§ **Exercise instructions**: Starting with the line that has "дозировкой, так и" and finishing with the line that has "Obchodné podmienky", set down each line below exactly. Pictures are not copied.

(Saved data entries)

%%

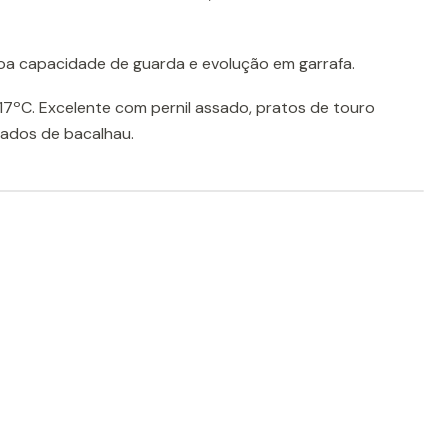
a capacidade de guarda e evolução em garrafa.
 17ºC. Excelente com pernil assado, pratos de touro
nados de bacalhau.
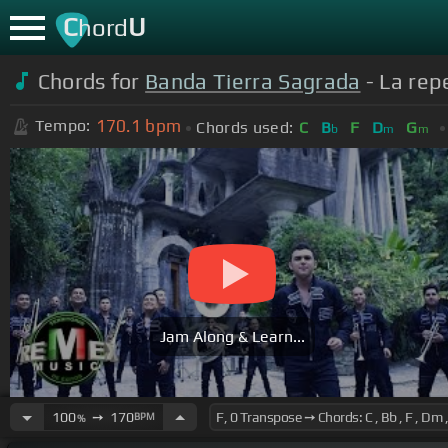
C
U
hord
Chords for
Banda Tierra Sagrada
- La repe
170.1
bpm
Tempo:
Chords used:
C
B
F
D
G
b
m
m
Jam Along & Learn...
100
➙
170
BPM
%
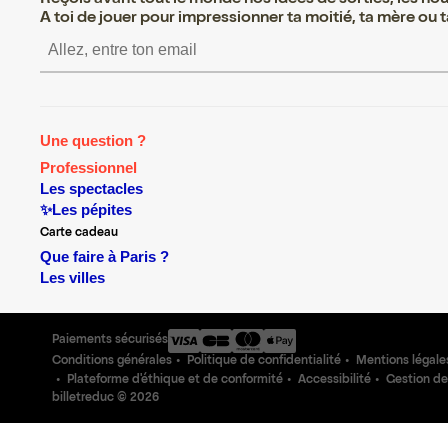
A toi de jouer pour impressionner ta moitié, ta mère ou ta
S’inscrire S’inscrire S’inscrire S’i
Une question ?
Professionnel
Les spectacles
✨Les pépites
Carte cadeau
Que faire à Paris ?
Les villes
Paiements sécurisés
Conditions générales
Politique de confidentialité
Mentions légale
Plateforme d'éthique et de conformité
Accessibilité
Gestion de
billetreduc ©
2026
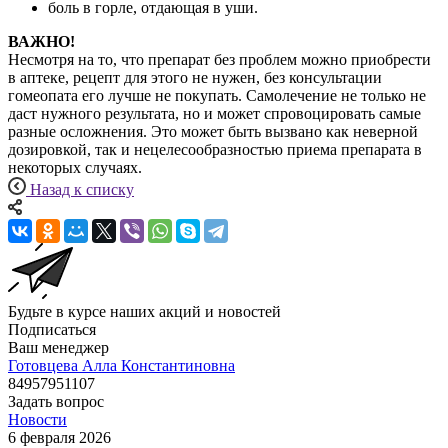
боль в горле, отдающая в уши.
ВАЖНО!
Несмотря на то, что препарат без проблем можно приобрести
в аптеке, рецепт для этого не нужен, без консультации
гомеопата его лучше не покупать. Самолечение не только не
даст нужного результата, но и может спровоцировать самые
разные осложнения. Это может быть вызвано как неверной
дозировкой, так и нецелесообразностью приема препарата в
некоторых случаях.
Назад к списку
Будьте в курсе наших акций и новостей
Подписаться
Ваш менеджер
Готовцева Алла Константиновна
84957951107
Задать вопрос
Новости
6 февраля 2026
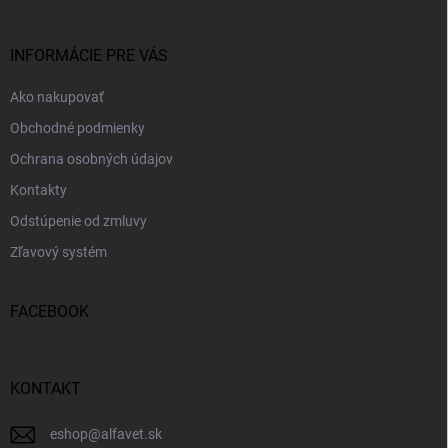
ä
t
i
INFORMÁCIE PRE VÁS
e
Ako nakupovať
Obchodné podmienky
Ochrana osobných údajov
Kontakty
Odstúpenie od zmluvy
Zľavový systém
FACEBOOK
KONTAKT
eshop
@
alfavet.sk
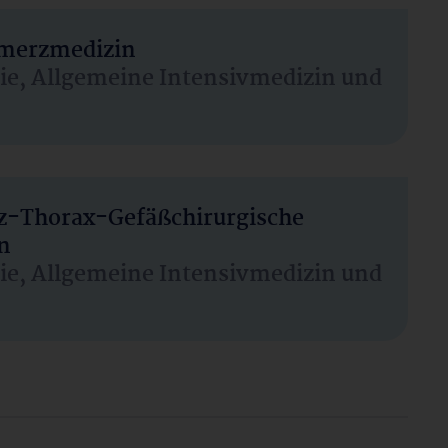
hmerzmedizin
sie, Allgemeine Intensivmedizin und
rz-Thorax-Gefäßchirurgische
n
sie, Allgemeine Intensivmedizin und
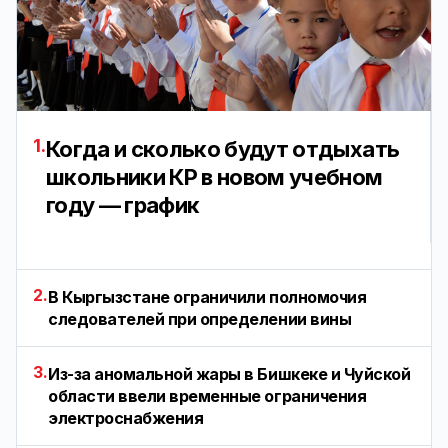
1.
Когда и сколько будут отдыхать
школьники КР в новом учебном
году — график
2.
В Кыргызстане ограничили полномочия
следователей при определении вины
3.
Из-за аномальной жары в Бишкеке и Чуйской
области ввели временные ограничения
электроснабжения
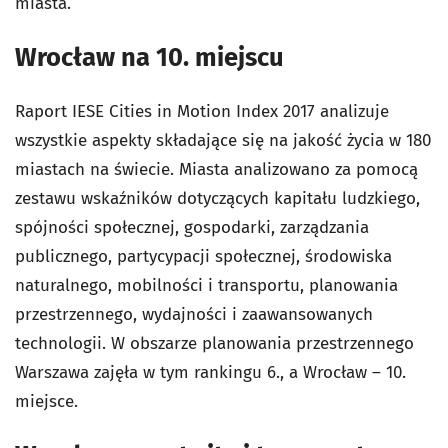
miasta.
Wrocław na 10. miejscu
Raport IESE Cities in Motion Index 2017 analizuje
wszystkie aspekty składające się na jakość życia w 180
miastach na świecie. Miasta analizowano za pomocą
zestawu wskaźników dotyczących kapitału ludzkiego,
spójności społecznej, gospodarki, zarządzania
publicznego, partycypacji społecznej, środowiska
naturalnego, mobilności i transportu, planowania
przestrzennego, wydajności i zaawansowanych
technologii. W obszarze planowania przestrzennego
Warszawa zajęła w tym rankingu 6., a Wrocław – 10.
miejsce.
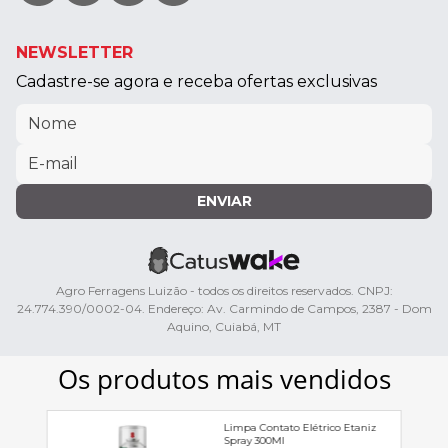
NEWSLETTER
Cadastre-se agora e receba ofertas exclusivas
ENVIAR
Agro Ferragens Luizão - todos os direitos reservados. CNPJ:
24.774.390/0002-04. Endereço: Av. Carmindo de Campos, 2387 - Dom
Aquino, Cuiabá, MT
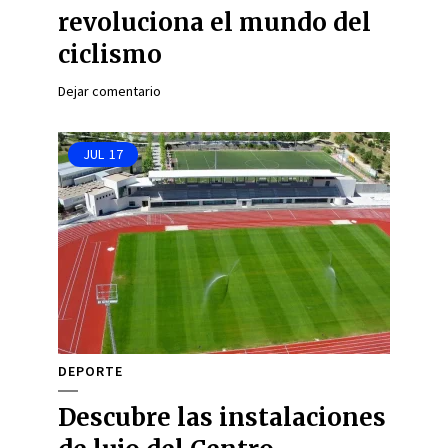
revoluciona el mundo del
ciclismo
Dejar comentario
JUL
17
DEPORTE
Descubre las instalaciones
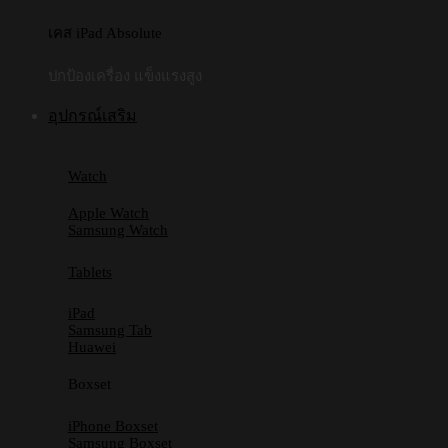
เคส iPad Absolute
ปกป้องเครื่อง แข็งแรงสูง
อุปกรณ์เสริม
Watch
Apple Watch
Samsung Watch
Tablets
iPad
Samsung Tab
Huawei
Boxset
iPhone Boxset
Samsung Boxset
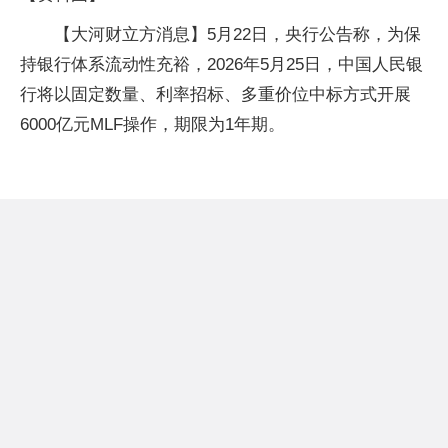
【大河财立方消息】5月22日，央行公告称，为保
持银行体系流动性充裕，2026年5月25日，中国人民银
行将以固定数量、利率招标、多重价位中标方式开展
6000亿元MLF操作，期限为1年期。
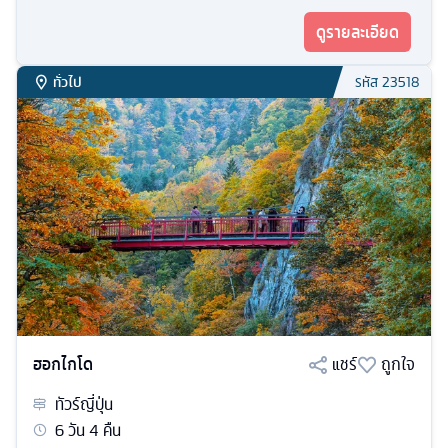
ดูรายละเอียด
ทั่วไป
รหัส
23518
ฮอกไกโด
แชร์
ถูกใจ
ทัวร์
ญี่ปุ่น
6
วัน
4
คืน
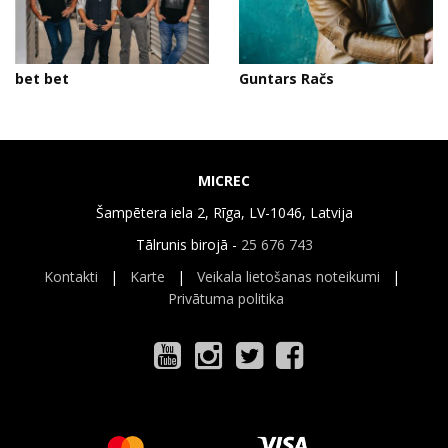
bet bet
Guntars Račs
MICREC
Šampētera iela 2, Rīga, LV-1046, Latvija
Tālrunis birojā -
25 676 743
Kontakti
|
Karte
|
Veikala lietošanas noteikumi
|
Privātuma politika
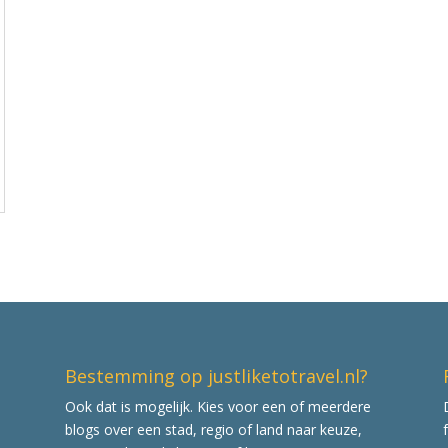
Bestemming op justliketotravel.nl?
Ook dat is mogelijk. Kies voor een of meerdere
blogs over een stad, regio of land naar keuze,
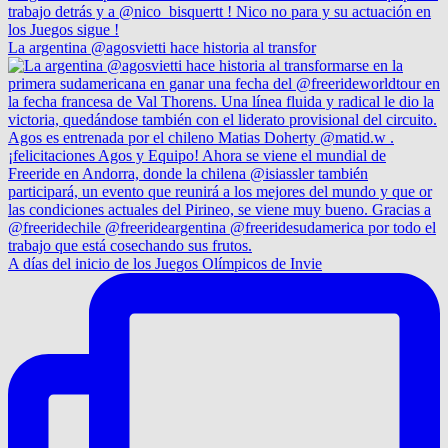
La argentina @agosvietti hace historia al transfor
A días del inicio de los Juegos Olímpicos de Invie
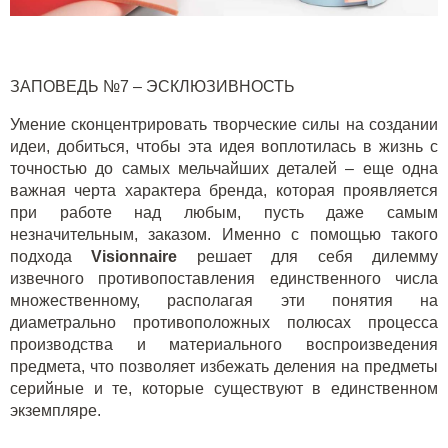
ЗАПОВЕДЬ №7 – ЭСКЛЮЗИВНОСТЬ
Умение сконцентрировать творческие силы на создании
идеи, добиться, чтобы эта идея воплотилась в жизнь с
точностью до самых мельчайших деталей – еще одна
важная черта характера бренда, которая проявляется
при работе над любым, пусть даже самым
незначительным, заказом. Именно с помощью такого
подхода
Visionnaire
решает для себя дилемму
извечного противопоставления единственного числа
множественному, располагая эти понятия на
диаметрально противоположных полюсах процесса
производства и материального воспроизведения
предмета, что позволяет избежать деления на предметы
серийные и те, которые существуют в единственном
экземпляре.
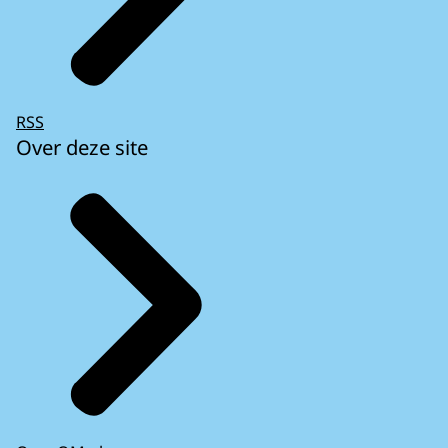
RSS
Over deze site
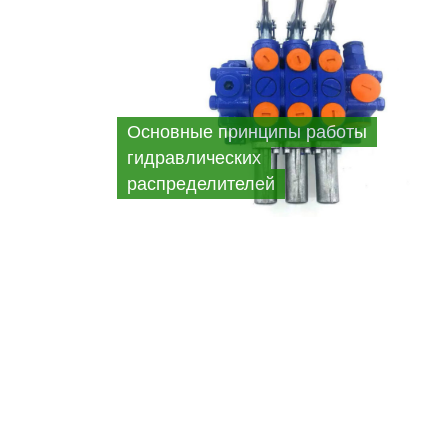
Основные принципы работы
гидравлических
распределителей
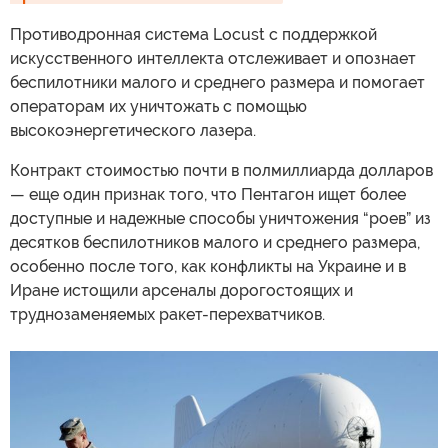
Противодронная система Locust с поддержкой
искусственного интеллекта отслеживает и опознает
беспилотники малого и среднего размера и помогает
операторам их уничтожать с помощью
высокоэнергетического лазера.
Контракт стоимостью почти в полмиллиарда долларов
— еще один признак того, что Пентагон ищет более
доступные и надежные способы уничтожения “роев” из
десятков беспилотников малого и среднего размера,
особенно после того, как конфликты на Украине и в
Иране истощили арсеналы дорогостоящих и
труднозаменяемых ракет-перехватчиков.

%%

§ **Answer for the task**:
дозировкой, так и нецелесообразностью приема препарата в
некоторых случаях.
Назад к списку
Будьте в курсе наших акций и новостей
Подписаться
Ваш менеджер
Готовцева Алла Константиновна
84957951107
Задать вопрос
Новости
6 февраля 2026
ä
t
i
INFORMÁCIE PRE VÁS
e
Ako nakupovať
Obchodné podmienky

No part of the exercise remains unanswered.